The data are from the Corporacion Favorita dataset, hosted on Kaggle
(https://www.kaggle.com/c/favorita-grocery-sales-forecasting/data).
They consist of purchases made at a chain of grocery stores (Favorita) which has locations throughout Ecuador.
Each purchase has an item ID, store ID, date, and unit sales (which can be negative -> returns).
These are in the main table unit_sales.
There are two more tables with additional information:
stores: store ID | geographic data
items: item ID | product category

#### 1. Initialize Spark, load data

In [1]:
#create a spark session via spark builder
#in this instance, we are running on the local machine 
#instead of local, could also have spark://IP address : port

# e.g. spark://ec2-18-188-22-23.us-east-2.compute.amazonaws.com:7077

from pyspark.sql import SparkSession
import time

# Create SparkSession object
spark = SparkSession.builder \
                    .master('local[*]') \
                    .appName("test") \
                    .getOrCreate()

In [2]:
folder_path = "/Users/cstoneki/Documents/data/favorita"
table_names = ["unit_sales", "stores", "items"]

In [3]:
#just print the size of the files

def format_file_size(size):
    d = [(1,"B"), (1024,"kB"), (1024**2,"MB"), (1024**3,"GB"), (1024**4,"TB")]
    d.reverse()
    for (unit, name) in d:
        if(size >= 0.1*unit or unit==1):
            return ("%.2f "+name)%(size/unit)
    


for t in table_names:
    s1 = t + ":"
    s2 = format_file_size((int(os.path.getsize(folder_path + "/" + t + ".csv"))))
    print(s1 + (30 - len(s1) - len(s2))*' ' + s2)

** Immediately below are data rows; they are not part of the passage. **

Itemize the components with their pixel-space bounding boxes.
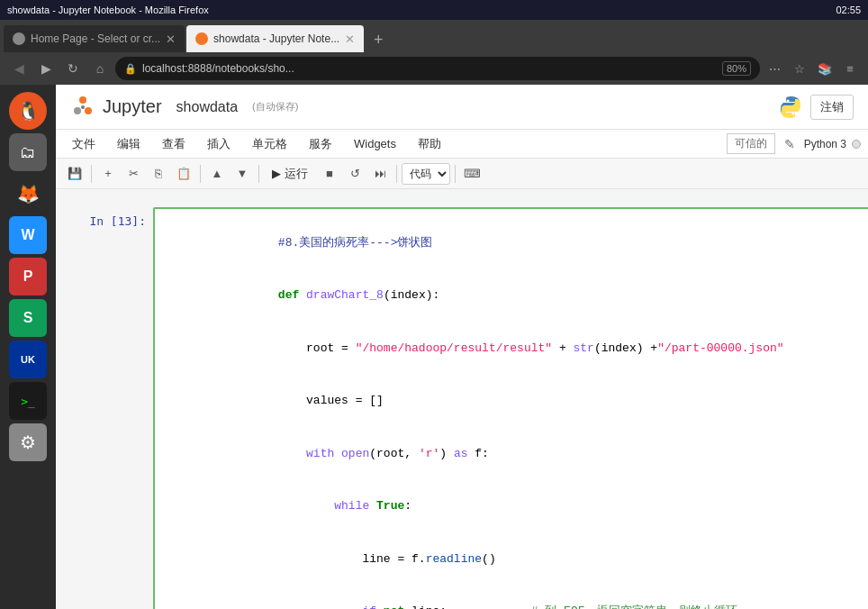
menu-button[interactable]: ≡ xyxy=(839,58,861,79)
move-down-button[interactable]: ▼ xyxy=(231,162,254,186)
menu-file[interactable]: 文件 xyxy=(63,132,104,156)
python-logo-icon xyxy=(778,95,803,120)
dock-pycharm[interactable]: P xyxy=(9,258,47,295)
bookmarks-button[interactable]: 📚 xyxy=(814,58,836,79)
dock-terminal[interactable]: >_ xyxy=(9,382,47,420)
run-cell-button[interactable]: ▶ 运行 xyxy=(264,163,316,185)
toolbar-sep-3 xyxy=(258,165,259,183)
menu-view[interactable]: 查看 xyxy=(153,132,194,156)
toolbar: 💾 + ✂ ⎘ 📋 ▲ ▼ ▶ 运行 ■ ↺ ⏭ 代码 xyxy=(56,159,868,189)
jupyter-header-right: 注销 xyxy=(778,95,854,120)
notebook-area[interactable]: In [13]: #8.美国的病死率--->饼状图 def drawChart_… xyxy=(56,189,868,609)
jupyter-logo-icon xyxy=(70,95,95,120)
toolbar-sep-1 xyxy=(91,165,92,183)
code-cell-13: In [13]: #8.美国的病死率--->饼状图 def drawChart_… xyxy=(74,207,850,609)
browser-content: Jupyter showdata (自动保存) 注销 文件 xyxy=(56,85,868,609)
tab-2-close[interactable]: ✕ xyxy=(345,32,355,46)
menu-kernel[interactable]: 服务 xyxy=(300,132,341,156)
move-up-button[interactable]: ▲ xyxy=(205,162,229,186)
url-text: localhost:8888/notebooks/sho... xyxy=(142,62,717,75)
dock-uk[interactable]: UK xyxy=(9,341,47,378)
cell-content[interactable]: #8.美国的病死率--->饼状图 def drawChart_8(index):… xyxy=(153,207,868,609)
tab-2-label: showdata - Jupyter Note... xyxy=(213,32,339,45)
kernel-info: Python 3 xyxy=(804,138,861,150)
kernel-name: Python 3 xyxy=(804,138,846,150)
svg-point-5 xyxy=(792,112,795,114)
fn-drawchart: drawChart_8 xyxy=(306,288,384,302)
tab-bar: Home Page - Select or cr... ✕ showdata -… xyxy=(0,20,868,52)
menu-bar: 文件 编辑 查看 插入 单元格 服务 Widgets 帮助 可信的 ✎ Pyth… xyxy=(56,130,868,159)
svg-point-4 xyxy=(787,99,790,102)
tab-1-close[interactable]: ✕ xyxy=(166,32,176,46)
os-topbar-left: showdata - Jupyter Notebook - Mozilla Fi… xyxy=(7,5,209,15)
menu-help[interactable]: 帮助 xyxy=(409,132,450,156)
code-editor[interactable]: #8.美国的病死率--->饼状图 def drawChart_8(index):… xyxy=(153,207,868,609)
browser-tab-1[interactable]: Home Page - Select or cr... ✕ xyxy=(4,25,185,52)
save-button[interactable]: 💾 xyxy=(63,162,86,186)
dock-sheets[interactable]: S xyxy=(9,299,47,337)
nav-bar: ◀ ▶ ↻ ⌂ 🔒 localhost:8888/notebooks/sho..… xyxy=(0,52,868,85)
kernel-status-circle xyxy=(852,140,861,149)
dock-firefox[interactable]: 🦊 xyxy=(9,175,47,213)
keyboard-shortcuts-button[interactable]: ⌨ xyxy=(460,162,484,186)
bookmark-button[interactable]: ☆ xyxy=(789,58,810,79)
toolbar-sep-4 xyxy=(396,165,397,183)
menu-widgets[interactable]: Widgets xyxy=(345,133,405,154)
os-time: 02:55 xyxy=(836,5,861,15)
logout-button[interactable]: 注销 xyxy=(810,95,854,120)
add-cell-button[interactable]: + xyxy=(96,162,120,186)
jupyter-logo-text: Jupyter xyxy=(103,96,162,117)
cell-prompt: In [13]: xyxy=(74,207,146,609)
tab-favicon-home xyxy=(13,32,25,45)
forward-button[interactable]: ▶ xyxy=(34,57,58,80)
autosave-status: (自动保存) xyxy=(252,100,298,114)
run-label: 运行 xyxy=(285,166,308,182)
copy-button[interactable]: ⎘ xyxy=(147,162,170,186)
dock-settings[interactable]: ⚙ xyxy=(9,423,47,461)
lock-icon: 🔒 xyxy=(124,63,137,75)
menu-edit[interactable]: 编辑 xyxy=(108,132,149,156)
os-sidebar: 🐧 🗂 🦊 W P S UK >_ ⚙ xyxy=(0,85,56,609)
zoom-level: 80% xyxy=(722,61,751,76)
tab-favicon-jupyter xyxy=(195,32,208,45)
dock-files[interactable]: 🗂 xyxy=(9,133,47,171)
restart-run-button[interactable]: ⏭ xyxy=(368,162,392,186)
restart-button[interactable]: ↺ xyxy=(343,162,366,186)
kw-def: def xyxy=(278,288,306,302)
trusted-button[interactable]: 可信的 xyxy=(727,133,775,154)
svg-point-3 xyxy=(81,105,85,109)
new-tab-button[interactable]: + xyxy=(366,27,391,52)
url-bar[interactable]: 🔒 localhost:8888/notebooks/sho... 80% xyxy=(115,57,760,80)
cell-type-select[interactable]: 代码 xyxy=(402,163,450,185)
menu-insert[interactable]: 插入 xyxy=(198,132,240,156)
stop-button[interactable]: ■ xyxy=(318,162,341,186)
reload-button[interactable]: ↻ xyxy=(61,57,85,80)
window-title: showdata - Jupyter Notebook - Mozilla Fi… xyxy=(7,5,209,15)
jupyter-logo: Jupyter xyxy=(70,95,162,120)
toolbar-sep-5 xyxy=(455,165,456,183)
edit-icon[interactable]: ✎ xyxy=(784,137,795,151)
comment-header: #8.美国的病死率--->饼状图 xyxy=(278,236,433,250)
jupyter-header: Jupyter showdata (自动保存) 注销 xyxy=(56,85,868,130)
run-icon: ▶ xyxy=(272,167,281,180)
nav-icons: ⋯ ☆ 📚 ≡ xyxy=(764,58,861,79)
notebook-name[interactable]: showdata xyxy=(176,99,239,115)
browser-tab-2[interactable]: showdata - Jupyter Note... ✕ xyxy=(186,25,364,52)
os-topbar-right: 02:55 xyxy=(836,5,861,15)
svg-point-1 xyxy=(85,107,92,114)
dock-wayland[interactable]: W xyxy=(9,216,47,254)
back-button[interactable]: ◀ xyxy=(7,57,31,80)
browser-window: Home Page - Select or cr... ✕ showdata -… xyxy=(0,20,868,609)
cut-button[interactable]: ✂ xyxy=(122,162,145,186)
svg-point-2 xyxy=(74,107,81,114)
svg-point-0 xyxy=(79,96,86,104)
os-topbar: showdata - Jupyter Notebook - Mozilla Fi… xyxy=(0,0,868,20)
paste-button[interactable]: 📋 xyxy=(172,162,195,186)
more-button[interactable]: ⋯ xyxy=(764,58,785,79)
tab-1-label: Home Page - Select or cr... xyxy=(31,32,160,45)
toolbar-sep-2 xyxy=(200,165,201,183)
home-button[interactable]: ⌂ xyxy=(88,57,112,80)
dock-ubuntu[interactable]: 🐧 xyxy=(9,92,47,130)
menu-cell[interactable]: 单元格 xyxy=(243,132,296,156)
layout: 🐧 🗂 🦊 W P S UK >_ ⚙ xyxy=(0,85,868,609)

unit_sales:            4.65 GB
stores:                1.35 kB
items:                99.45 kB


So unit_sales is a fairly large file, but still small enough that it can be used to demonstrate use of Spark on a personal computer.

In [5]:
#use knowledge of tables to specify correct data types
from pyspark.sql.types import StructType, StructField, IntegerType, FloatType, StringType

schemas = {}

# Specify column names and types
schemas['unit_sales'] = StructType([
    StructField("id", IntegerType()),
    StructField("date", StringType()),
    StructField("store_nbr", IntegerType()),
    StructField("item_nbr", IntegerType()),
    StructField("unit_sales", FloatType()),
    StructField("onpromotion", IntegerType())
])
schemas['stores'] = StructType([
    StructField("store_nbr", IntegerType()),
    StructField("city", StringType()),
    StructField("state", StringType()),
    StructField("type", StringType()),
    StructField("cluster", IntegerType())
])
schemas['items'] = StructType([
    StructField("item_nbr", IntegerType()),
    StructField("family", StringType()),
    StructField("class", IntegerType()),
    StructField("perishable", IntegerType())
])

In [6]:
for t in table_names:
    t0 = time.time()
    df = spark.read.csv(folder_path + "/" + t + ".csv", header=True, schema=schemas[t])
    df.createOrReplaceTempView(t)
    t_elapsed = time.time() - t0
    print("Loaded "+t+" in %.2f s"%t_elapsed)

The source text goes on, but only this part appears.